> Goal of the exercise
Scan the records for lines with the word "controls", and copy every such line.

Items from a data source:

[Start of section]

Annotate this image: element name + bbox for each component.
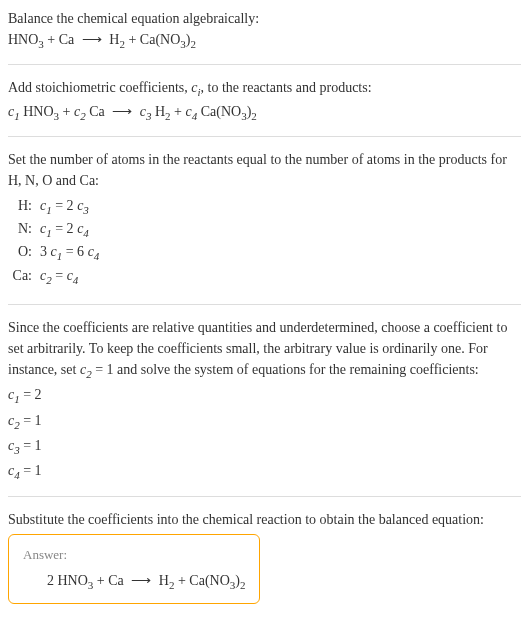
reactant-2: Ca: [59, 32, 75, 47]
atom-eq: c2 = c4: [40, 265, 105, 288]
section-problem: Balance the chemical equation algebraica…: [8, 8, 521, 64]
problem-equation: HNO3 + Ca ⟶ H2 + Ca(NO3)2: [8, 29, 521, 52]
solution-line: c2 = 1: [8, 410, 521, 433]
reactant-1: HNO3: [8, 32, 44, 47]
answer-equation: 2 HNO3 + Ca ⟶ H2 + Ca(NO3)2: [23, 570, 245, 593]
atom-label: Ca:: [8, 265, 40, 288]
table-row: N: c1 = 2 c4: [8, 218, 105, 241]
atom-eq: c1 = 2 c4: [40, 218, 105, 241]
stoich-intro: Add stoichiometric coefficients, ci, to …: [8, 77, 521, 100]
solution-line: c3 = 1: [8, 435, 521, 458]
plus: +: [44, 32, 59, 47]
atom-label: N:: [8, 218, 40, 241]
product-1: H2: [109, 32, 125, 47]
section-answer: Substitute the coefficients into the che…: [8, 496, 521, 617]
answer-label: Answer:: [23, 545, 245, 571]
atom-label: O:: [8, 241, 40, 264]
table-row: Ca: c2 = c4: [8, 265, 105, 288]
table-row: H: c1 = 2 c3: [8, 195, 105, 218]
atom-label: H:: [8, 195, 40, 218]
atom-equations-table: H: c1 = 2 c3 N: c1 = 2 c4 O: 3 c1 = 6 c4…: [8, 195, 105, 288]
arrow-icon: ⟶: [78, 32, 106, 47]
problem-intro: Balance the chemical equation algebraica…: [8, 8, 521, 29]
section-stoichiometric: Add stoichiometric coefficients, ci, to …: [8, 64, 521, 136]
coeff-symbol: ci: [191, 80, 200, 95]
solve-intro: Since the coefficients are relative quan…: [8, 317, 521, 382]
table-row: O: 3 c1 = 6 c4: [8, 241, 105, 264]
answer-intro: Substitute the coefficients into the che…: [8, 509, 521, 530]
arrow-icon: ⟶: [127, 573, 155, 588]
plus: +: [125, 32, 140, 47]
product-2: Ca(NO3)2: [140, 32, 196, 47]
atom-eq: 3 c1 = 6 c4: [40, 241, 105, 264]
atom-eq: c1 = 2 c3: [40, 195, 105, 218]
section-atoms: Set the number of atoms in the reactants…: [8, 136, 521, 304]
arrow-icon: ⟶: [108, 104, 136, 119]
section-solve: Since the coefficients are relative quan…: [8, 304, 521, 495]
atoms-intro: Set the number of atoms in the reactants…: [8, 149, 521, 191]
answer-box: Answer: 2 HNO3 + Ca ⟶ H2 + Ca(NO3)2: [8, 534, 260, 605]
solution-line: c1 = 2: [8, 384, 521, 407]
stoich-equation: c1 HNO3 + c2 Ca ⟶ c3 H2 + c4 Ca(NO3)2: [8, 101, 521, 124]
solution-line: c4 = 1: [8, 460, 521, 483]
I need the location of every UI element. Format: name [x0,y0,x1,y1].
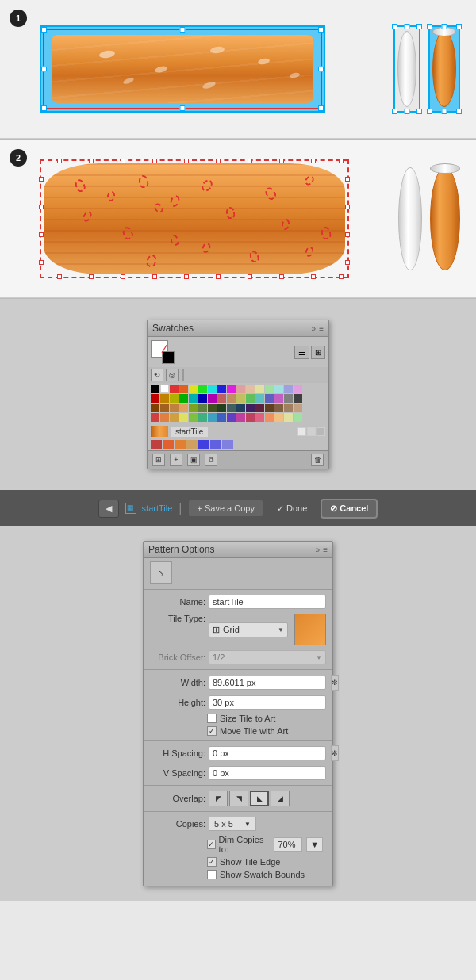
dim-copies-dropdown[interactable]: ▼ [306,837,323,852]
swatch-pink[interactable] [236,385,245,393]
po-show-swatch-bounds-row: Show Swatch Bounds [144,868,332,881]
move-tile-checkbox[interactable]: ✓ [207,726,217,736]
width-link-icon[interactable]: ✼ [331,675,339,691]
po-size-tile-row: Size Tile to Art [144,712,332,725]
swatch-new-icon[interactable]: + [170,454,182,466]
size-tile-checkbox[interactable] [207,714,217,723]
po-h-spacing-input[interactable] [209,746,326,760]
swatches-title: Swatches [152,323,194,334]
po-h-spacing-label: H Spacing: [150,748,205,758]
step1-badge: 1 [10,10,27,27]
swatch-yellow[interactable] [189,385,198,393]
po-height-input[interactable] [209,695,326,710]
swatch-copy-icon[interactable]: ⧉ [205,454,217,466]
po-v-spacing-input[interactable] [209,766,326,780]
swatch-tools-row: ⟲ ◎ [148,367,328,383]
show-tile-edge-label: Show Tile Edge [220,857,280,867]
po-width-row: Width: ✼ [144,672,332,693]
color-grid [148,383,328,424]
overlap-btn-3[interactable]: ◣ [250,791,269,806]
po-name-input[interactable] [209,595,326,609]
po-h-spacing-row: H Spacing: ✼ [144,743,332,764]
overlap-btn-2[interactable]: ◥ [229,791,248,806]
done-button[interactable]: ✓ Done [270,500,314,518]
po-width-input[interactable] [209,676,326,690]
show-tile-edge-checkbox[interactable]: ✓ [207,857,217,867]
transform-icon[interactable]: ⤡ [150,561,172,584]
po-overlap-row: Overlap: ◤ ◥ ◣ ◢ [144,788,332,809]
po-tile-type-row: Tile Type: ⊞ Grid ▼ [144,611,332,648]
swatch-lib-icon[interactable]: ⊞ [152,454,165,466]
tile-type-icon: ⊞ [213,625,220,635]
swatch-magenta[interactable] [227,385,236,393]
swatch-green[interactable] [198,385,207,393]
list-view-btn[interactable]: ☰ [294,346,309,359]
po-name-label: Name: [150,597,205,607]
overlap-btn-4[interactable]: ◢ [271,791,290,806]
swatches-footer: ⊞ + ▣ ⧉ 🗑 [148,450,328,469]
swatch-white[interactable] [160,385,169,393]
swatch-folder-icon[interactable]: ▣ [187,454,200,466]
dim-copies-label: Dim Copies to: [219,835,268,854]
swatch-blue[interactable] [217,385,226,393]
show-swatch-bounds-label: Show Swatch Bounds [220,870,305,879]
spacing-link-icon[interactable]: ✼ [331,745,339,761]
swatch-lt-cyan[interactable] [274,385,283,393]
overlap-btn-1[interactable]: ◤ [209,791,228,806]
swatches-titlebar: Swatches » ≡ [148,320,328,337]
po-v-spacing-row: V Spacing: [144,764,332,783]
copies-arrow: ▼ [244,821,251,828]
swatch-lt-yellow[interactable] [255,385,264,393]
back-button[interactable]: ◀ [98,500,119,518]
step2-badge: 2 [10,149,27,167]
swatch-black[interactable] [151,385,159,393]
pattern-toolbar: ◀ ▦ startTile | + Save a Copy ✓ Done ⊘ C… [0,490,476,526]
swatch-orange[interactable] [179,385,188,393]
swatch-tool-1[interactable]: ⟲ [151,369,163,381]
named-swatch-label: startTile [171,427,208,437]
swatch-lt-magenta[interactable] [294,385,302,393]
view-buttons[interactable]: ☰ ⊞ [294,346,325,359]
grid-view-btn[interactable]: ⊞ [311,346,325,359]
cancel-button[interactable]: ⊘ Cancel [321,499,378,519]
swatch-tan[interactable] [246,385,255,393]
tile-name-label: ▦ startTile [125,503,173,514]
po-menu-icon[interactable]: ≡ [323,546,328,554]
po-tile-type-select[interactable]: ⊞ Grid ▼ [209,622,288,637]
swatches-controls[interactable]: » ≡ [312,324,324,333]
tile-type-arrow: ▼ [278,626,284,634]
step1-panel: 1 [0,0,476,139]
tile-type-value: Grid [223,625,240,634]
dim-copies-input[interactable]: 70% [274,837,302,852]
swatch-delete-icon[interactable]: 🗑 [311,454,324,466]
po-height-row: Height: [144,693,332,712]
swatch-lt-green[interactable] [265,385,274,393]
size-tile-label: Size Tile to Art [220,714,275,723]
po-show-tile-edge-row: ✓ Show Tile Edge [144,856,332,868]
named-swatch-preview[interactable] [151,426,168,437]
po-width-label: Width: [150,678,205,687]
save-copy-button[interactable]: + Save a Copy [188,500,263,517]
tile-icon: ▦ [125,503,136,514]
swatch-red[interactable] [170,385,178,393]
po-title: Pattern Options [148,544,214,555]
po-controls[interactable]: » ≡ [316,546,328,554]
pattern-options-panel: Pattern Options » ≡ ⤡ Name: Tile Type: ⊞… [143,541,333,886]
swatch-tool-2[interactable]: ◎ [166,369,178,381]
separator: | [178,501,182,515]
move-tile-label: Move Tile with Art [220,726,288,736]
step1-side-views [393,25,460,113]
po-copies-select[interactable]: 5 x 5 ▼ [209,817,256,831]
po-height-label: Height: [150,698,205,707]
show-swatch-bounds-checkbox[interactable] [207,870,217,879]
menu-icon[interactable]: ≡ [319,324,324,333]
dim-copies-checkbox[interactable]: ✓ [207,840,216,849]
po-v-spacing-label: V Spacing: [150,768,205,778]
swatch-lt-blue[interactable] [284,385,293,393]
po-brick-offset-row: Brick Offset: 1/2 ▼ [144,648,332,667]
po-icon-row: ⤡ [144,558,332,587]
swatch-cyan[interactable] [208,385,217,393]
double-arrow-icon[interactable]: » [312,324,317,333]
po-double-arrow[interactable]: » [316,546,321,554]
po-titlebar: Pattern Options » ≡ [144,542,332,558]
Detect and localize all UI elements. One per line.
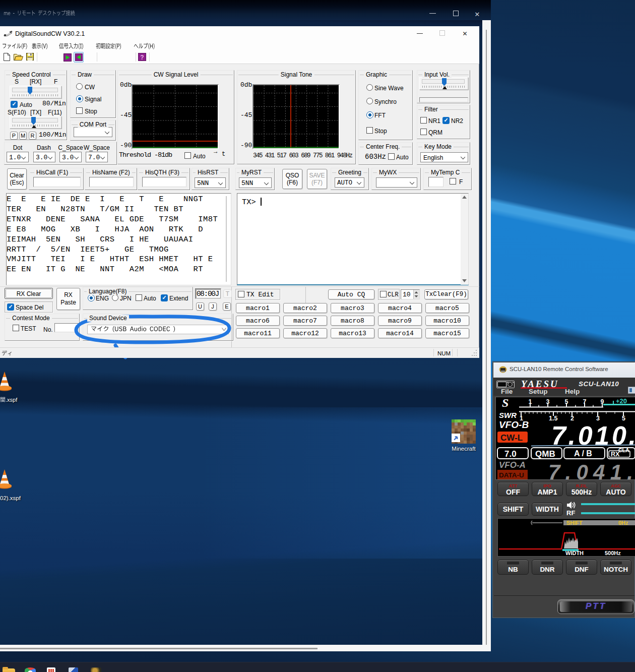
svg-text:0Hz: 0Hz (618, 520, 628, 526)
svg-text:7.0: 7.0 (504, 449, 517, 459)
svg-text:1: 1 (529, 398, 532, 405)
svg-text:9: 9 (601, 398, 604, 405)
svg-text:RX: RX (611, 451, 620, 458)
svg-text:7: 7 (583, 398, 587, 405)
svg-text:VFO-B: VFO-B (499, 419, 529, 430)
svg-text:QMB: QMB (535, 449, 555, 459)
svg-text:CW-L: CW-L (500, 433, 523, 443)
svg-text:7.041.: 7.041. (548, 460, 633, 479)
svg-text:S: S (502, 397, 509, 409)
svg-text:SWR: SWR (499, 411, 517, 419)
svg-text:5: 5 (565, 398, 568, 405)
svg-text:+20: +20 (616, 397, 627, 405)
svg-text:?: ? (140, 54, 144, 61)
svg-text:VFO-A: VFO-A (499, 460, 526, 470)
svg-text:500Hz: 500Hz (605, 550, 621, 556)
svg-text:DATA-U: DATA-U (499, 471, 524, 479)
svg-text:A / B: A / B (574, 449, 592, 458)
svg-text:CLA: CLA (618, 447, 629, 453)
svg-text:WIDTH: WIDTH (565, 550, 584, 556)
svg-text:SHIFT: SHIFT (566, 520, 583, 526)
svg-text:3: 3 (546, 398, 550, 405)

[End of section]

> Output for this task
swatches-controls[interactable]: » ≡ [312,324,324,333]
po-controls[interactable]: » ≡ [316,546,328,554]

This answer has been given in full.